RSI 25.5 MACD -47.3 Volume 11,98,384 Avg Vol 1Wk 23,08,217
Low price 1,282 ₹ High price 1,673 ₹ PEG Ratio 1.28 Debt to equity 0.00
52w Index 12.1 % Qtr Profit Var -42.9 % EPS 57.2 ₹ Industry PE 29.0

📊 Financials: Cipla Ltd. has reported PAT of 822 Cr compared to 1,211 Cr previously, reflecting a -42.9% quarterly profit variation. ROE at 16.0% and ROCE at 20.1% indicate strong efficiency. Debt-to-equity ratio of 0.00 highlights a debt-free balance sheet, strengthening financial resilience. EPS of 57.2 ₹ supports earnings visibility, though recent profit decline raises caution.

💹 Valuation: Current P/E of 23.4 is below the industry average (29.0), suggesting relative undervaluation. P/B ratio ~3.23 (Price 1,329 ₹ / Book Value 412 ₹) is reasonable for the sector. PEG ratio of 1.28 indicates fair valuation relative to growth. Dividend yield of 0.98% provides modest income support. Intrinsic value appears aligned with current price, offering long-term stability.

🏢 Business Model: Cipla operates in the pharmaceutical sector, with a diversified portfolio across generics, respiratory, oncology, and specialty drugs. Competitive advantage lies in strong R&D capabilities, global presence, and brand recognition.
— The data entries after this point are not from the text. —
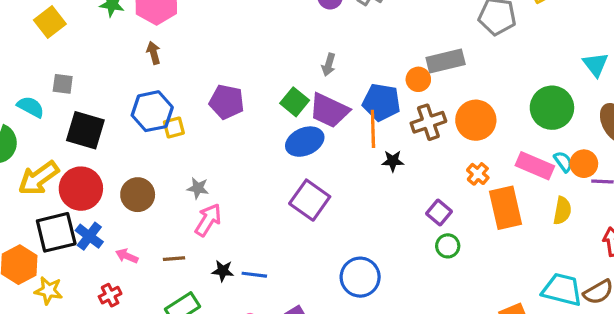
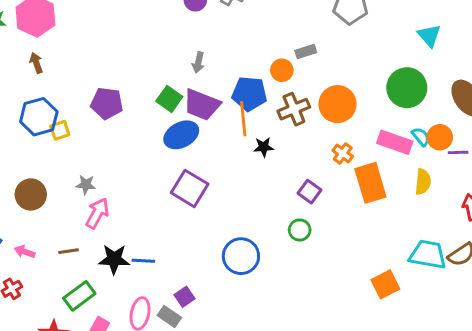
gray rectangle: (446, 61) -> (306, 52), size x0.6
cyan triangle: (596, 64) -> (429, 36), moved
green circle: (448, 246) -> (300, 230), moved
black star: (223, 271) -> (114, 259), size x1.5

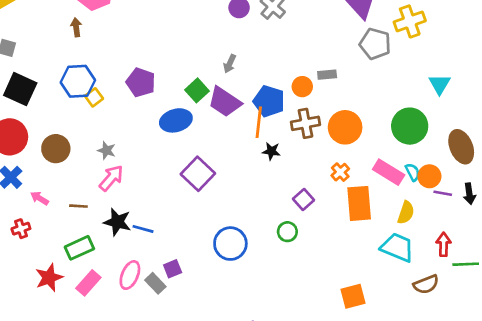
brown arrow: (36, 63) -> (76, 27), moved
yellow square: (60, 130) -> (94, 97), turned -30
blue ellipse: (181, 135) -> (176, 120), moved
cyan trapezoid: (428, 255) -> (397, 247), moved

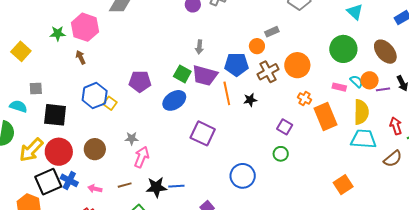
orange line: (259, 122) -> (227, 93), moved
pink rectangle: (389, 172) -> (339, 87), size x0.6
yellow semicircle: (406, 213) -> (361, 112), size x1.4

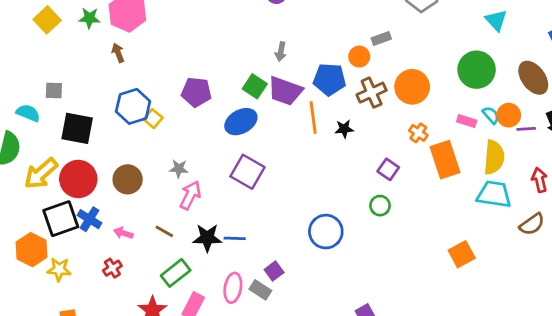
yellow square: (21, 51) -> (47, 20), moved
purple square: (203, 133) -> (247, 172), moved
brown line: (125, 185) -> (164, 231), turned 40

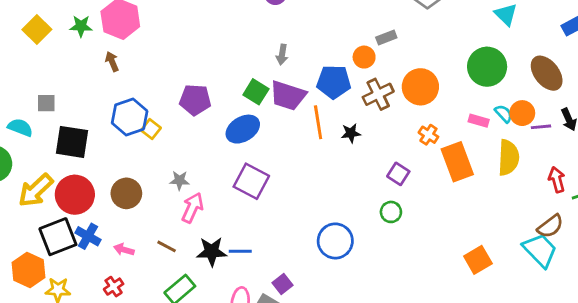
cyan trapezoid: (494, 194) -> (540, 250), moved, turned 39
The company benefits from recurring demand in healthcare and exports to regulated markets.

📈 Entry Zone: Attractive accumulation zone between 1,280–1,320 ₹, close to its 52-week low (1,282 ₹) and below DMA200 (1,495 ₹). RSI at 25.5 indicates oversold conditions, while MACD (-47.3) suggests bearish momentum. Long-term investors can accumulate gradually at lower levels.
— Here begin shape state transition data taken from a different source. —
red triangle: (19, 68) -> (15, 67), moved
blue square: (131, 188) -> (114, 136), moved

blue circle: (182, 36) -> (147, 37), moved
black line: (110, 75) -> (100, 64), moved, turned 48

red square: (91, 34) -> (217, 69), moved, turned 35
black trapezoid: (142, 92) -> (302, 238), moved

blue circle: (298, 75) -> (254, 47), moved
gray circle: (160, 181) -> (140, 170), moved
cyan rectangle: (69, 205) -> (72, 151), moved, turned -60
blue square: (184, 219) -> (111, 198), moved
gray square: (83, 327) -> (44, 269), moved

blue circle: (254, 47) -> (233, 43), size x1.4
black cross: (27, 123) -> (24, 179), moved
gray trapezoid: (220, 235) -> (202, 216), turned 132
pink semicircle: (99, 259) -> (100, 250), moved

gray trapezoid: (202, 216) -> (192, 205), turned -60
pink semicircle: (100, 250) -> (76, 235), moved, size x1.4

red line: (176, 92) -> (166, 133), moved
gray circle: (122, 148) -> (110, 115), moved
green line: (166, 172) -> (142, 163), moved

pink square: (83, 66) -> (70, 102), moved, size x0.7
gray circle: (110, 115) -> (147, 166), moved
🔒 Holding Guidance: Fundamentally strong with debt-free operations, robust ROE/ROCE, and diversified business model. Suitable for long-term holding, though investors should monitor profit momentum and regulatory developments.


Positive

  • Debt-free balance sheet enhances financial resilience.
  • Strong ROE (16.0%) and ROCE (20.1%) highlight efficiency.
  • Diversified pharmaceutical portfolio across multiple therapeutic areas.
  • DII holdings increased (+0.47%), reflecting domestic confidence.

Limitation

  • Quarterly PAT decline (-42.9%) raises caution on earnings momentum.
  • P/B ratio of 3.23 suggests moderate valuation premium.
  • Dividend yield of 0.98% offers limited income support.
  • FII holdings decreased (-0.61%), showing cautious foreign sentiment.

Company Negative News

  • No major negative news reported, but profit decline and reduced FII holdings raise caution.

Company Positive News

  • Debt-free operations strengthen balance sheet stability.
  • Strong brand recognition and global presence.
  • DII holdings increased, reflecting domestic institutional confidence.

Industry

  • Pharmaceutical sector benefits from recurring healthcare demand.
  • Industry P/E at 29.0 suggests optimism in the sector.
  • Global demand for generics and specialty drugs supports long-term growth.

Conclusion

✅ Cipla Ltd. is financially strong, debt-free, and diversified across therapeutic areas. Despite recent profit decline, its efficiency metrics and global presence make it a promising long-term investment. Accumulation near 1,280–1,320 ₹ is recommended for patient investors, with monitoring of earnings momentum and regulatory developments.

I can also extend this with a peer comparison against Sun Pharma, Dr. Reddy’s, and Lupin to highlight Cipla’s relative valuation and efficiency. Would you like me to add that?